キューベンファイバー製のフロアレスシェルターは非常に試してみたいが、相棒が嫌がったのでNG。
シュラフは標準的なものを使っているが、シュラフカバーを持ってないのでULより軽量だった。ULだと天幕を薄くする代わりに厚手のシュラフやシュラフカバーで保温する傾向にあるようだが、例えば冬季にダブルウォールに2人で寝ると外気温より10度近く暖かく、結露もしないので、ヘビーにする必要がないのだ。

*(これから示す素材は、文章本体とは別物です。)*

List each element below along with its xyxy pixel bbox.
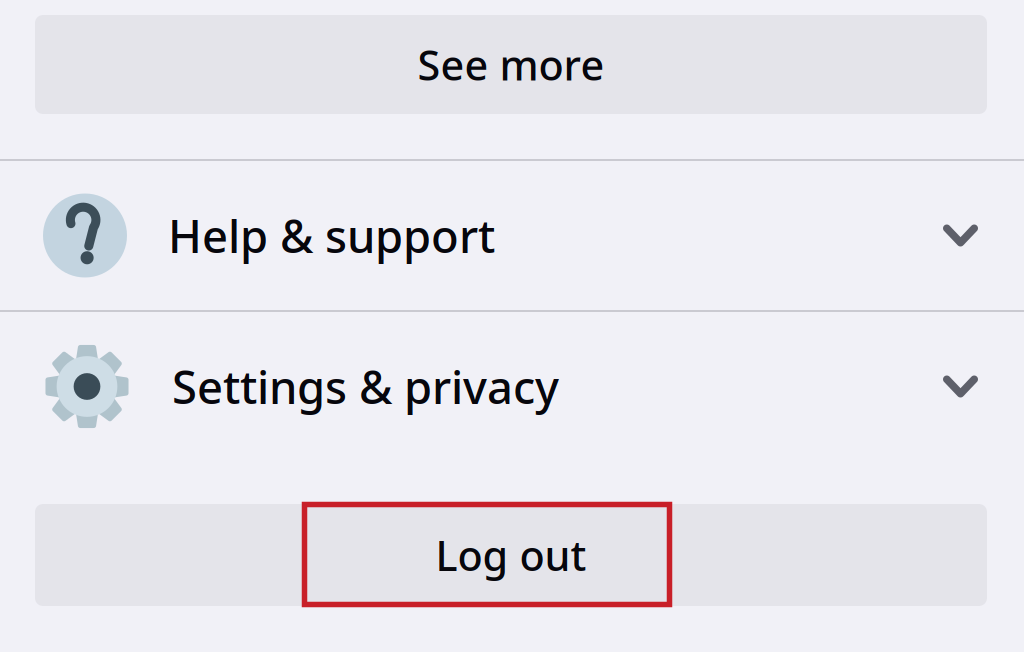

アルコールストーブはソロ向きのようで、2人で使うには火力が弱すぎる。特に冬は煮沸に時間をかけすぎると、逆に冷えてくので燃費も悪く、今使っている寒冷対策されたガスバーナーが無難な感じだ。
『意外に軽量化の余地はないゾ・・・。』
ただ、エマおばあちゃんの潔さを突きつけられると、何か余計なものを持ってると思うので、ULのお作法的に自分の装備を全てエクセルにリストアップし、重量を測ってみることにした。
改めて一つ一つを吟味すると、いろいろ省けるポイントが発見される。
・ザックの背面パッドははずした。フレームだけで十分
・道具をメンテナンス、事前チェックしておけば、マルチツールは要らない
・グランドシートはULの定番である軽量なタイベックシートや厚手エマージェンシーシートに
・薄手のレインウェアは蓄熱しないので、ウィンドシェル代わりに
・フードがバラクラバになるフリースを使っているので、バラクラバやネックゲイター、ニット帽、全部はいらない
・激しいラッセルをしなければゲイターは不要。パンツの簡易ゲイターで十分
・ゴーグルは、風速20mでも背中や大きめのフードで風を受け流せれば使わない。念の為持っていくが、一度しか使ったことがない。場所や条件によって装備から外す。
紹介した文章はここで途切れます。